By training the AnChain.ai BD algorithm using real trading data, AnChain.ai plans to reduce the losses to the market and provide solutions for “fair” trades. Reducing the bot activity at cryptocurrency trading platforms will allow the regulators to create a policy framework to protect the users and trading platforms to reduce speculative activity.

The use of trading bots is becoming a routine for investors, day traders, or newbies to the trading market. “Make money while you sleep” seems like a sweet deal. While some bots might be helpful at improving efficiency, others might be harmful to both users and the service providers, and moreover, the bot is losing users’ money and thus skew the market data which is hard to analyze.  

AnChain.ai BD is an AI cryptocurrency bot detection system for trading platforms to identify bot and human activity. AnChain.ai BD can accurately identify bot activity and suspend the suspicious activity, provide the analyzed data reports to the regulatory bodies, and protect the market players from harm caused by bots. After analyzing the data of trading platform users, on average bots losing 77 times more money per user than human traders!

For the past 3 months, AnChain.Ai and the student group from UC Berkeley have been working on data analysis and machine learning algorithm development.

After diving into the data, it became apparent that many Bots were losing money overall on their betting patterns.

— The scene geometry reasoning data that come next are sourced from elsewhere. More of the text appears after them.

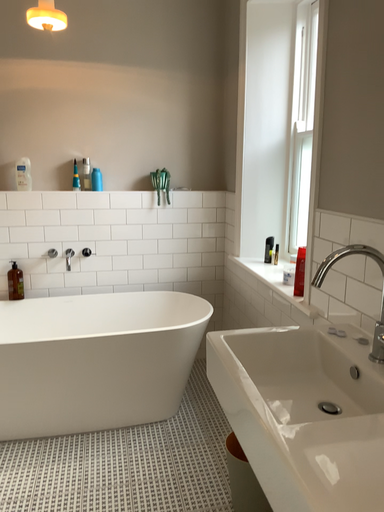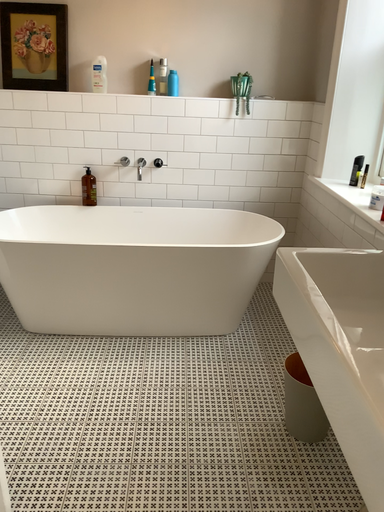 Question: How did the camera likely rotate when shooting the video?

Choices:
 (A) rotated downward
 (B) rotated upward

Answer: (A) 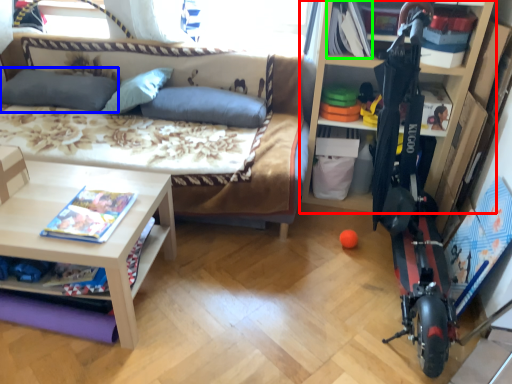 Question: Which object is positioned farthest from shelf (highlighted by a red box)? Select from pillow (highlighted by a blue box) and book (highlighted by a green box).

Choices:
 (A) pillow
 (B) book

Answer: (A) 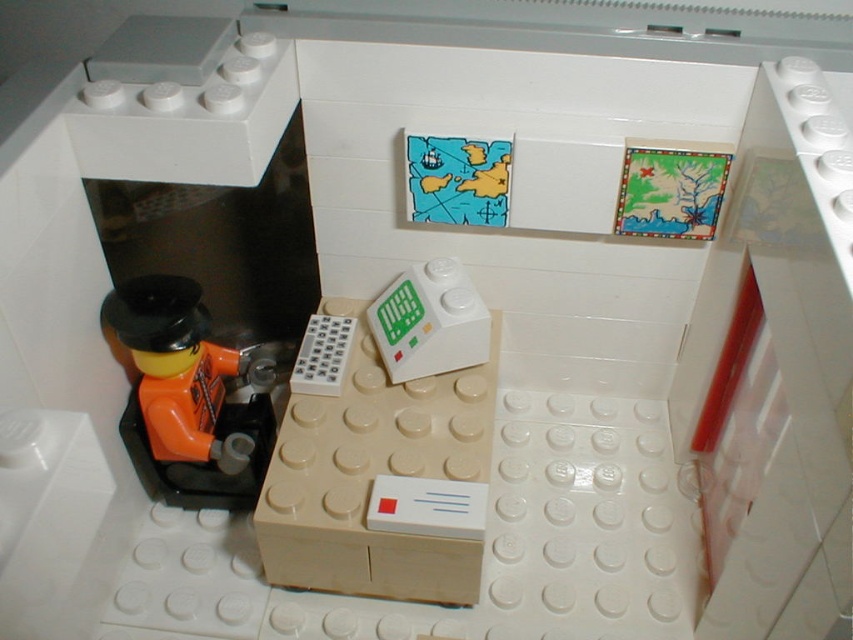 Does beige plastic drawer at center have a lesser height compared to orange matte figure at left?

No.

Measure the distance between beige plastic drawer at center and orange matte figure at left.

7.97 inches

Which is in front, point (277, 538) or point (171, 307)?

Point (277, 538) is more forward.

Where is `beige plastic drawer at center`? This screenshot has width=853, height=640. beige plastic drawer at center is located at coordinates (389, 452).

Who is more distant from viewer, (160,492) or (314,330)?

The point (314,330) is behind.

Is point (256, 472) closer to camera compared to point (305, 365)?

That is True.

Find the location of a particular element. The image size is (853, 640). orange matte figure at left is located at coordinates (189, 396).

Between beige plastic drawer at center and white plastic remote at lower left, which one is positioned higher?

Positioned higher is white plastic remote at lower left.

Does beige plastic drawer at center have a larger size compared to white plastic remote at lower left?

Yes.

Does point (421, 376) come farther from viewer compared to point (323, 394)?

That is True.

Find the location of a particular element. beige plastic drawer at center is located at coordinates (389, 452). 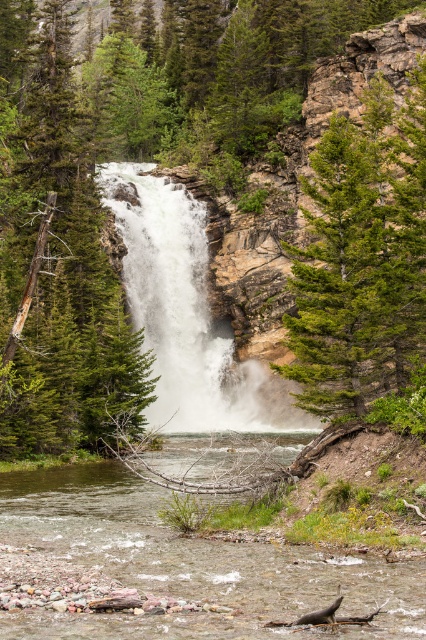 You are a hiker standing at the edge of the river looking towards the waterfall. You see the green matte tree at left and the white frothy water at center. Which object is closer to you?

The green matte tree at left is closer to you because it is in front of the white frothy water at center.

You are a hiker who wants to cross the river using the gravel path. The white frothy water at center is flowing rapidly. Can you safely walk on the brown gravel river at lower center without getting your feet wet?

The brown gravel river at lower center is shorter than the white frothy water at center, so it might be a safer option for crossing since it has less flowing water and is shorter in length, reducing the chance of getting wet. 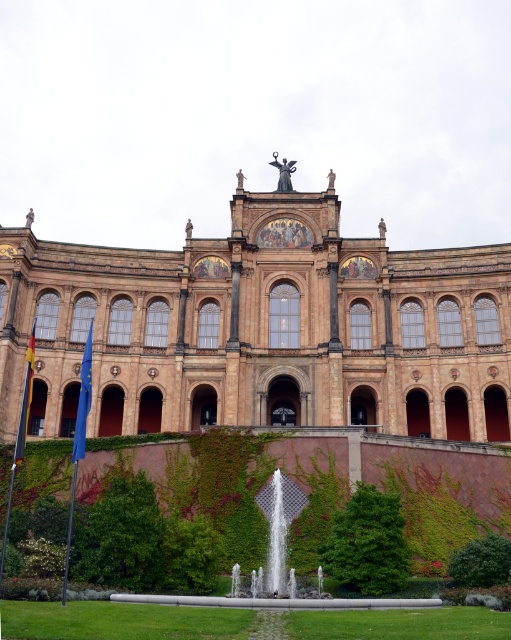 Question: Among these points, which one is nearest to the camera?

Choices:
 (A) (497, 554)
 (B) (351, 541)

Answer: (A)

Question: Is green leafy hedge at center bigger than green leafy hedge at lower right?

Choices:
 (A) no
 (B) yes

Answer: (B)

Question: Which point is closer to the camera?

Choices:
 (A) (270, 595)
 (B) (356, 557)

Answer: (B)

Question: Which object is closer to the camera taking this photo?

Choices:
 (A) clear glass water at center
 (B) green leafy hedge at lower right

Answer: (A)

Question: Can you confirm if green leafy hedge at lower left is positioned to the left of green leafy hedge at lower right?

Choices:
 (A) no
 (B) yes

Answer: (B)

Question: Considering the relative positions of brown stone palace at center and green leafy hedge at center in the image provided, where is brown stone palace at center located with respect to green leafy hedge at center?

Choices:
 (A) right
 (B) left

Answer: (B) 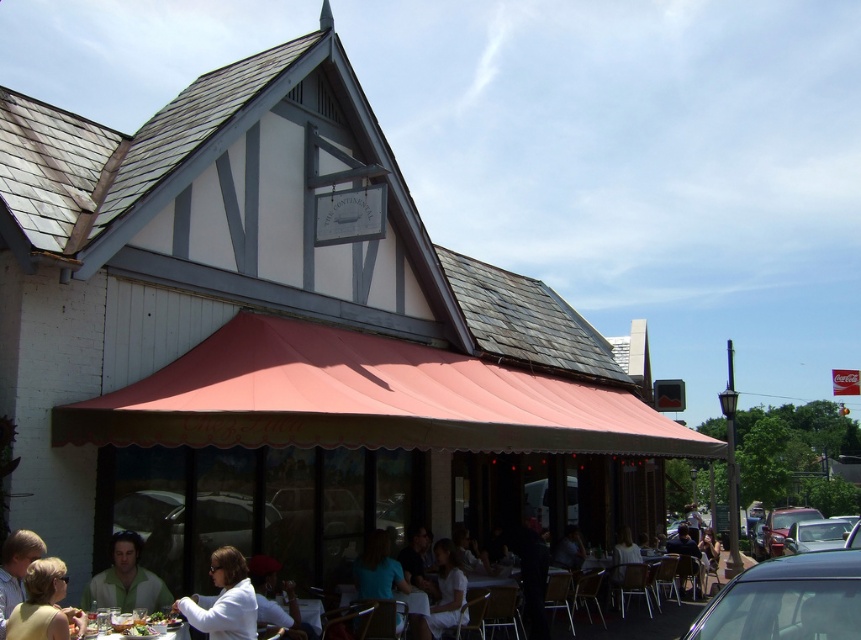 Is metallic blue car at lower right wider than green matte shirt at lower center?

Correct, the width of metallic blue car at lower right exceeds that of green matte shirt at lower center.

In the scene shown: Which is more to the right, metallic blue car at lower right or green matte shirt at lower center?

From the viewer's perspective, metallic blue car at lower right appears more on the right side.

The image size is (861, 640). What are the coordinates of `metallic blue car at lower right` in the screenshot? It's located at (787, 600).

Identify the location of metallic blue car at lower right. (787, 600).

Who is lower down, metallic blue car at lower right or white matte shirt at lower center?

white matte shirt at lower center is below.

Measure the distance between point (728, 586) and camera.

Point (728, 586) is 5.61 meters from camera.

The height and width of the screenshot is (640, 861). What are the coordinates of `metallic blue car at lower right` in the screenshot? It's located at (787, 600).

Can you confirm if green matte shirt at lower center is thinner than white fabric dress at lower center?

In fact, green matte shirt at lower center might be wider than white fabric dress at lower center.

Is green matte shirt at lower center shorter than white fabric dress at lower center?

Yes.

Measure the distance between point (98, 582) and camera.

Point (98, 582) is 24.83 feet from camera.

The height and width of the screenshot is (640, 861). I want to click on green matte shirt at lower center, so [x=127, y=580]. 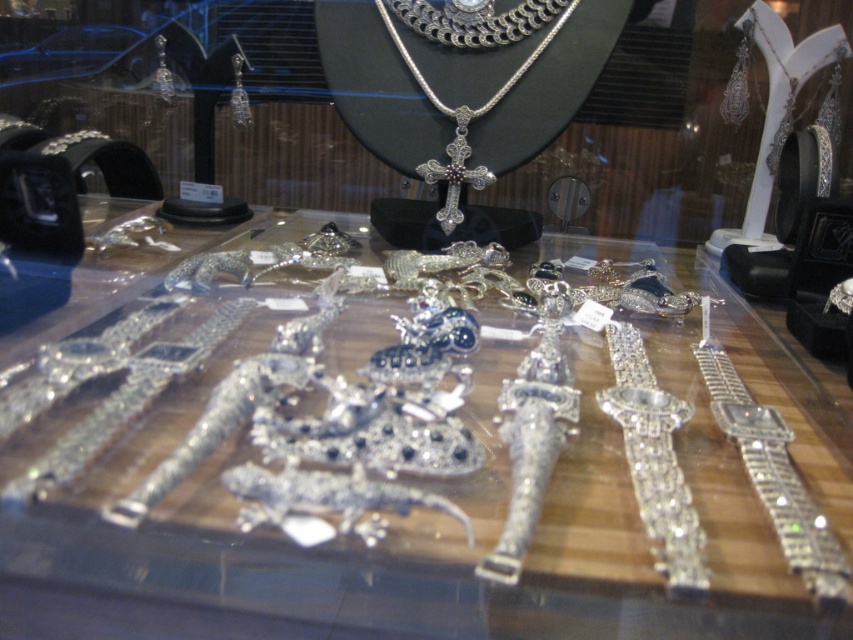 You are a customer at a jewelry store and want to buy a piece that takes up more space in the display case. Which item between the sparkling silver watch at center and the shiny silver necklace at center should you choose?

The shiny silver necklace at center occupies more space than the sparkling silver watch at center, so you should choose the shiny silver necklace at center.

Bots actually lost more money than Human users on average! 

We uncovered a few reasons for this phenomenon:

  1. Bots were utilizing an approach similar to SEO (Search Engine Optimization). Bots were not concerned with losing money, but rather just inflating the total valuation of the platform. Investors holding the DApp native currency (Endless Token with regards to our data) would use bots to artificially increase transaction volume metrics, inflating the value of the native currency they are holding.
  2. Bots which were losing money are sending ‘Dividends’ to a single user controlling numerous bots. Bots can add an account listed as a ‘reference’ as a part of their bets, sending a small dividend to a specified user with each bet. Even though individual bots may be losing money, the sum of all the dividends produced from the bots still nets the central account user a positive profit.
  3. Some Bots were created with the intent of spamming ads for competing blockchain applications. Their bets were accompanied by spam messages encouraging fellow users to go toward other decentralized betting platforms.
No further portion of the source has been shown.